Kembali ke tindak lanjut pembahasan revisi UU Pemilu yang mendesak dilakukan, DPR dan pemerintah harus memperhatikan dan menjadikan dasar revisi UU pemilu Putusan MK No. 135, karena putusan MK bersifat final dan binding. Terhadap hal ini, muncul argumentasi, melaksanakan putusan MK melanggar UUD, hal itu diatur dalam UUD 1945 Pasal 24C ayat (1) yang menyebutkan bahwa Mahkamah Konstitusi berwenang mengadili pada tingkat pertama dan terakhir yang putusannya bersifat final untuk menguji undang-undang terhadap Undang-Undang Dasar, memutus sengketa kewenangan lembaga negara yang kewenangannya diberikan oleh Undang-Undang Dasar, memutus pembubaran partai politik, dan memutus perselisihan tentang hasil pemilihan umum.
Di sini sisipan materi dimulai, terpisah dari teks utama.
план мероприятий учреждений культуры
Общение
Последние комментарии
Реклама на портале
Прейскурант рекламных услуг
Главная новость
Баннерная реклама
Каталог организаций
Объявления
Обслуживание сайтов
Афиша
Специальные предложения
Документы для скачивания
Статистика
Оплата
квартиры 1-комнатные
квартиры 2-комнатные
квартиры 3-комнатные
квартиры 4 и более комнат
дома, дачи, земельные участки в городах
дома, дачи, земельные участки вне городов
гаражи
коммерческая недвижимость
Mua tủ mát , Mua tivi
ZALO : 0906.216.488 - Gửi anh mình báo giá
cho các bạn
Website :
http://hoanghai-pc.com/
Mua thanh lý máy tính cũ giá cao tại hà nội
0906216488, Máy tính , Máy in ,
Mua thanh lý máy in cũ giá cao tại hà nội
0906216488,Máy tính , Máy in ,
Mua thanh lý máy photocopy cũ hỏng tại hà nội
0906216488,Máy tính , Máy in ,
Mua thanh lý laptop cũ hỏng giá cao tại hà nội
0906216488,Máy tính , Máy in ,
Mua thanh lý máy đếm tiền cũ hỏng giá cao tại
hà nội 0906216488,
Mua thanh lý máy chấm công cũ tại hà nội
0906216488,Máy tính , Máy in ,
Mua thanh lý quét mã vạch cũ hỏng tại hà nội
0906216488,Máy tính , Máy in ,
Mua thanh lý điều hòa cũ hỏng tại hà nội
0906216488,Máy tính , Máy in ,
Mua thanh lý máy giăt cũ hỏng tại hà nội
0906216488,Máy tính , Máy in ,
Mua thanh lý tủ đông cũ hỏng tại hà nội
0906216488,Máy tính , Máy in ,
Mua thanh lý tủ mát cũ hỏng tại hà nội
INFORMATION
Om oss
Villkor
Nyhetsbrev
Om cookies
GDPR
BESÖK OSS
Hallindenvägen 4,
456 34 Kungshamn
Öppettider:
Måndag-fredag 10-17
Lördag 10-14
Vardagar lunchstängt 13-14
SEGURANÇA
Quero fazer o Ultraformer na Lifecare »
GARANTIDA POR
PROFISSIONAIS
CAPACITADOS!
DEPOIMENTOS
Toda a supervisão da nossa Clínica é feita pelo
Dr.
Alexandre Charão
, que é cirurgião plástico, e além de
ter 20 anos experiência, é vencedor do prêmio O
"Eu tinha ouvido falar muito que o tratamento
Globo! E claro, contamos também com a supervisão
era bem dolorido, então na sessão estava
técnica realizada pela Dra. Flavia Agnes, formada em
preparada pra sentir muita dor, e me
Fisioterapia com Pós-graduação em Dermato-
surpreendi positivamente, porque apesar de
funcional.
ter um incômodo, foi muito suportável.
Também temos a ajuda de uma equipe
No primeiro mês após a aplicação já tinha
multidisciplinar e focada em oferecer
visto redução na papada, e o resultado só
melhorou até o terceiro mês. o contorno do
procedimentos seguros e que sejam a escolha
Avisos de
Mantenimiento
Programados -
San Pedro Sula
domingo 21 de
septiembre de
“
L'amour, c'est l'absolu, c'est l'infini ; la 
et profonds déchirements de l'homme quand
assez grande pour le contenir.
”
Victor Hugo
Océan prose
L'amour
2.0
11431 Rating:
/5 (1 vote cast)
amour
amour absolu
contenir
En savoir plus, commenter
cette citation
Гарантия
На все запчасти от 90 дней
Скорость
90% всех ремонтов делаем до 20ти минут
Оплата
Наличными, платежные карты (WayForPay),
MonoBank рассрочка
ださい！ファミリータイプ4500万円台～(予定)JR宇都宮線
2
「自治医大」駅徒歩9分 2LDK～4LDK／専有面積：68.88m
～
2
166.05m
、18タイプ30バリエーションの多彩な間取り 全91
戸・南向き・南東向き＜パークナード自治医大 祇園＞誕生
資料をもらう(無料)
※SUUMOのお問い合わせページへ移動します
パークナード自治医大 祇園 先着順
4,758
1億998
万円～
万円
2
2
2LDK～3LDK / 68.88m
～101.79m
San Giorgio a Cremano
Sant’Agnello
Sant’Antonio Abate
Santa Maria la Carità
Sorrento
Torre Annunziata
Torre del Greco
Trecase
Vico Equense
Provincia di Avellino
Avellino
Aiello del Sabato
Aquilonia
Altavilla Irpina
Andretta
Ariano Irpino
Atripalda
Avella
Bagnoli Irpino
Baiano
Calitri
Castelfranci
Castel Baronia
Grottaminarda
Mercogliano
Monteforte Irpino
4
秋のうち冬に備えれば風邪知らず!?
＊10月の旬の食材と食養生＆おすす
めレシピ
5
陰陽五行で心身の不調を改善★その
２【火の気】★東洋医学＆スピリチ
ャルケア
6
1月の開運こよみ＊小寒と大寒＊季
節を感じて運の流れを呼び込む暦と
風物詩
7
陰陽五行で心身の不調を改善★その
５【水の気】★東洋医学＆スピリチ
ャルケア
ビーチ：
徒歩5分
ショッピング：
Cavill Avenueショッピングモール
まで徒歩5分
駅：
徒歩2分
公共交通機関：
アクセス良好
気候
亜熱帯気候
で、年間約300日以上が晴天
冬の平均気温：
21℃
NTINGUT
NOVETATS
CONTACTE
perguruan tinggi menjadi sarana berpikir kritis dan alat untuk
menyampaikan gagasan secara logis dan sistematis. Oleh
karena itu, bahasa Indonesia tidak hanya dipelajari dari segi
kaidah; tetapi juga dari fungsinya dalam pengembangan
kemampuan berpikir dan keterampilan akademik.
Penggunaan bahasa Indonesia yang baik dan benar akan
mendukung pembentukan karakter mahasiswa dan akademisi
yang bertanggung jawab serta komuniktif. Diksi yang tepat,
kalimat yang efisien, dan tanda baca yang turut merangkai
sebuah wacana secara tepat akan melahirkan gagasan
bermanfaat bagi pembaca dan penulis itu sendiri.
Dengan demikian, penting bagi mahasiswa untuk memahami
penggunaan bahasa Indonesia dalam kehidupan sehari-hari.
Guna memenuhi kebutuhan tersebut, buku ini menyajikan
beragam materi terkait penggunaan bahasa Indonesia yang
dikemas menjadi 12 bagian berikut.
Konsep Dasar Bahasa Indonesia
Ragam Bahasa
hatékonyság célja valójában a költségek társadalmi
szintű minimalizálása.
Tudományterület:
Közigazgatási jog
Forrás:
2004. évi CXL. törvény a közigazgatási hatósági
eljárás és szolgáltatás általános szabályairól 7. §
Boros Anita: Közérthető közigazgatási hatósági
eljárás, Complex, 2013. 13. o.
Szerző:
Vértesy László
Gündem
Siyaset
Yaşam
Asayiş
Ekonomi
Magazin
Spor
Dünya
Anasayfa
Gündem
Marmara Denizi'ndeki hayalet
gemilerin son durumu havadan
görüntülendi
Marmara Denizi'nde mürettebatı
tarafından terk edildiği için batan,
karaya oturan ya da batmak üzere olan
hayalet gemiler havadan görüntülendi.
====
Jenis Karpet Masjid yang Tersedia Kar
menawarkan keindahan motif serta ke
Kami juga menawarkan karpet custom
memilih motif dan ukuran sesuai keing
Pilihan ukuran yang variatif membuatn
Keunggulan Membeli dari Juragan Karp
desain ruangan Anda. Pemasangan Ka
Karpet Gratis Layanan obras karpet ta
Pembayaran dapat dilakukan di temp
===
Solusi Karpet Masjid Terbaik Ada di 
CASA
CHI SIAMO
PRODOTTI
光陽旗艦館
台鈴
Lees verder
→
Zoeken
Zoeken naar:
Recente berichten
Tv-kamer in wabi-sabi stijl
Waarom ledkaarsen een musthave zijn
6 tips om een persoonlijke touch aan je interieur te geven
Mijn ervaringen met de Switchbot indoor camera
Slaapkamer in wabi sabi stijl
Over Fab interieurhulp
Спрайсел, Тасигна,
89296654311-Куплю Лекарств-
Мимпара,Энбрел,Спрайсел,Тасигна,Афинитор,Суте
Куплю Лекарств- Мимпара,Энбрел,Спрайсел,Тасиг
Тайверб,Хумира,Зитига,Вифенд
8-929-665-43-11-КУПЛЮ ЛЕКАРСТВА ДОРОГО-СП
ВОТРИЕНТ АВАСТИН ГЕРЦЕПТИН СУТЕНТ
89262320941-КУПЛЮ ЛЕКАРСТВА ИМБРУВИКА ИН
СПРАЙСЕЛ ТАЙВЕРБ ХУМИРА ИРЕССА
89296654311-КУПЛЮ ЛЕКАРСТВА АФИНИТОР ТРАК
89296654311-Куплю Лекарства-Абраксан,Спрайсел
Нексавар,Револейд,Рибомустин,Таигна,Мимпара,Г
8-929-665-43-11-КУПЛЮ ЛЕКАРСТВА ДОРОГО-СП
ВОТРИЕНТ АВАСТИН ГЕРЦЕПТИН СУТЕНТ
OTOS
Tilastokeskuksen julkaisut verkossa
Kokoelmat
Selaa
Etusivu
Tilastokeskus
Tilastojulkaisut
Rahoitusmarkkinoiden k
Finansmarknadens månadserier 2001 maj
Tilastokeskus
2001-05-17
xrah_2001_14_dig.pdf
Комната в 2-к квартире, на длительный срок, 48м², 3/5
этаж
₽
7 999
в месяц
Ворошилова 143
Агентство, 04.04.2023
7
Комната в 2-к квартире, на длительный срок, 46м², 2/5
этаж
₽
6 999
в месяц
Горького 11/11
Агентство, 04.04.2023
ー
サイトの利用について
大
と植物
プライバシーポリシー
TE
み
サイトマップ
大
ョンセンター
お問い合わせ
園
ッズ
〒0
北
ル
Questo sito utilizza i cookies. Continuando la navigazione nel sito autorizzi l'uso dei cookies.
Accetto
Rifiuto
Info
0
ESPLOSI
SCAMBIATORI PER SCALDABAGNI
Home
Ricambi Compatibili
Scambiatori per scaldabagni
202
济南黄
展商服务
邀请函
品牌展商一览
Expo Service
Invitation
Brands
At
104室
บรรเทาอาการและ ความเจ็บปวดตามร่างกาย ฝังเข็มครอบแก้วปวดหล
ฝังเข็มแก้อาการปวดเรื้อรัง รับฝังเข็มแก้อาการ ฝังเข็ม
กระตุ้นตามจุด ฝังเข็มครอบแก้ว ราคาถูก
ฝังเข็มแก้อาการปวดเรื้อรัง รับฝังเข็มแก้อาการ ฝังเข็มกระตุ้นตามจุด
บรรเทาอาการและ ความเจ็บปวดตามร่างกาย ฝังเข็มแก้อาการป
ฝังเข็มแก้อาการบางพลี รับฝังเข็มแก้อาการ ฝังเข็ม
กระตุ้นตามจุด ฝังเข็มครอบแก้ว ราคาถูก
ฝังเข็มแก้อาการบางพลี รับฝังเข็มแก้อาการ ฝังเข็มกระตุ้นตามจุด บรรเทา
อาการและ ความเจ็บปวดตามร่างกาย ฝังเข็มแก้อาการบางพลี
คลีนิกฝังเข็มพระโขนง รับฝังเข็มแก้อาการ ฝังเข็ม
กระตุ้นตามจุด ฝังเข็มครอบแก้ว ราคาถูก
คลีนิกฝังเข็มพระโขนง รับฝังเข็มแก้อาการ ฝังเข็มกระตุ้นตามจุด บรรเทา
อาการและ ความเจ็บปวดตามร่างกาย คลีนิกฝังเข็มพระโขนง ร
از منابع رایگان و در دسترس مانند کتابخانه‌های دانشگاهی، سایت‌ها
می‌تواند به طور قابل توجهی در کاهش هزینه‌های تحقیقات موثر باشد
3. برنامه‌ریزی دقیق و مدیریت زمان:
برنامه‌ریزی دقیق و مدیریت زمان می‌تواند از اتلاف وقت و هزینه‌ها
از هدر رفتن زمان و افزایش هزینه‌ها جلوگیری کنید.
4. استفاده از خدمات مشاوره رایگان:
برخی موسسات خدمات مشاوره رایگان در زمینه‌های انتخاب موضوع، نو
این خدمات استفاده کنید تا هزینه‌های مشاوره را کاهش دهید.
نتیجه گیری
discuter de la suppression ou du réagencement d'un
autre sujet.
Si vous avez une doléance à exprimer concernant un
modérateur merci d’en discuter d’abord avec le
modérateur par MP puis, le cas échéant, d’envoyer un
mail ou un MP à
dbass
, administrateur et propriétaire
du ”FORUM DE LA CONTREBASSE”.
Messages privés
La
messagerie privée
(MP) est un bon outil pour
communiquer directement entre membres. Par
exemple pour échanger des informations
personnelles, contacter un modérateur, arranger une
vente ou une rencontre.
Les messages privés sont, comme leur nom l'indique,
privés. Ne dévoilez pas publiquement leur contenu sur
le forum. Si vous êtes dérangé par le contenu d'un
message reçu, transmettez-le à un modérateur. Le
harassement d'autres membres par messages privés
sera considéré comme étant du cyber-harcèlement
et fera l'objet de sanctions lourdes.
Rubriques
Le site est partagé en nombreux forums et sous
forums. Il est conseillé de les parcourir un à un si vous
Artinya apa pun yang diputuskan MK bersifat final dan mengikat. Demikian halnya, kalau tidak melaksanakan putusan MK juga melanggar UUD/konstitusi, karena sejumlah pasal dalam UUD 1945 seperti Pasal 22E yang khususnya mengatur tentang Pemilihan Umum.
Dalam kondisi tersebut, diperlukan langkah progresif untuk menemukan jalan keluar terhadap kondisi tersebut. Sejumlah gagasan muncul untuk merespons kondisi tersebut, di antaranya adalah; pertama, opsi yang paling ideal dan bisa diterima luas adalah memperpanjang masa jabatan anggota DPRD hasil pemilu 2024 sampai dengan penyelenggaraan pemilu lokal tahun 2031, meski masa jabatan anggota DPRD lima tahun, atas kondisi transisi tersebut, masa jabatannya dapat diperpanjang hingga mencapai paling lama tujuh enam bulan.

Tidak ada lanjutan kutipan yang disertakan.